Here's a quick look at the part of the code that reads in the data:

  nlat   =  89
  nlon   = 240
  data   = asciiread("asc6.txt",(/nlat*nlon,3/),"float")  
  lat1d  = data(::nlon,0)
  lon1d  = data(0:nlon-1,1)
  temp1D = data(:,2)                      ; 1st create a 1d array
  temp2D = onedtond(temp1D,(/nlat,nlon/)) ; convert 1D array to a 2D array
How to read multiple ASCII files into one variable in NCL. This example assumes the files contain the same number of columns, but not necessarily the same number of rows.

    dasc = "./"         ; input directory for ascii files
    fasc = "2009*asc"   ; a unique identifier for files
  ;;fasc = "*asc"

    DASC = "./"         ; output dir
    FASC = "BIG.asc"    ; output file name

    system ("/bin/rm -f "+DASC+FASC)   ; rm any pre-existing file

; Use UNIX "cat" to concatenate the files into one file.
    system ("cd "+ dasc+" ; cat "+fasc+" > "+DASC+FASC)

; You can now read the file via "asciiread".
    nrows = numAsciiRow(DASC+FASC)   ; contributed.ncl
    ncols = numAsciiCol(DASC+FASC)
    data  = asciiread(DASC+FASC,(/nrows,ncols/),"float")
    print(data)

  ;;system ("/bin/rm "+DASC+FASC)   ; rm the created file

How to read a very large (thousands of lines) ASCII file of numeric data that contains header and/or footer lines.

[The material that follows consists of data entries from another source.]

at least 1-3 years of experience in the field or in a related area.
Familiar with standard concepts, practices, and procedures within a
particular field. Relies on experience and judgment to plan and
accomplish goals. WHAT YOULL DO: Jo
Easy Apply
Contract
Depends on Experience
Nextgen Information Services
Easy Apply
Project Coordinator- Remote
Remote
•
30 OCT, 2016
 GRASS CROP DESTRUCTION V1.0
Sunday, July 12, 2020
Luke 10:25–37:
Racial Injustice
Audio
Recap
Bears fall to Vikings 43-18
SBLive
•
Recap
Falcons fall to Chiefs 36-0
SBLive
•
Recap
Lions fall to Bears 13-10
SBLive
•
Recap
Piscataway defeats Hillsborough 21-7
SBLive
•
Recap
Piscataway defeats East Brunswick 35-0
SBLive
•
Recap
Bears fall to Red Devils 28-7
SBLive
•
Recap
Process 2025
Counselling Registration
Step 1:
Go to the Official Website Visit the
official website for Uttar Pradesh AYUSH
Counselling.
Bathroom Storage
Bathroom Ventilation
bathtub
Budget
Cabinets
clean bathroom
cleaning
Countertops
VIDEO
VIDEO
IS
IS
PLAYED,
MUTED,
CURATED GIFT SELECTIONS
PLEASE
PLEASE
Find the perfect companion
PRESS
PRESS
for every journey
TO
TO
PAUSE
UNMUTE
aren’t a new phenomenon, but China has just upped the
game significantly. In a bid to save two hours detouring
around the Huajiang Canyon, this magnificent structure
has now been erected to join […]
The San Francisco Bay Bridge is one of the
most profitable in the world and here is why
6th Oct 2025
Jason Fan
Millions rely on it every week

Ideally, you would use readAsciiTable to read the data, stripping off the undesired headder and/or footer lines. However, this function can be very slow, as it has to read the data in as an array of strings (possibly multiple times) in order to parse it correctly.

The fastest way to read in numeric data is to use asciiread. Since this function reads in every single value in a file, this means that any numbers that are in your header or footer lines will get read in as real values.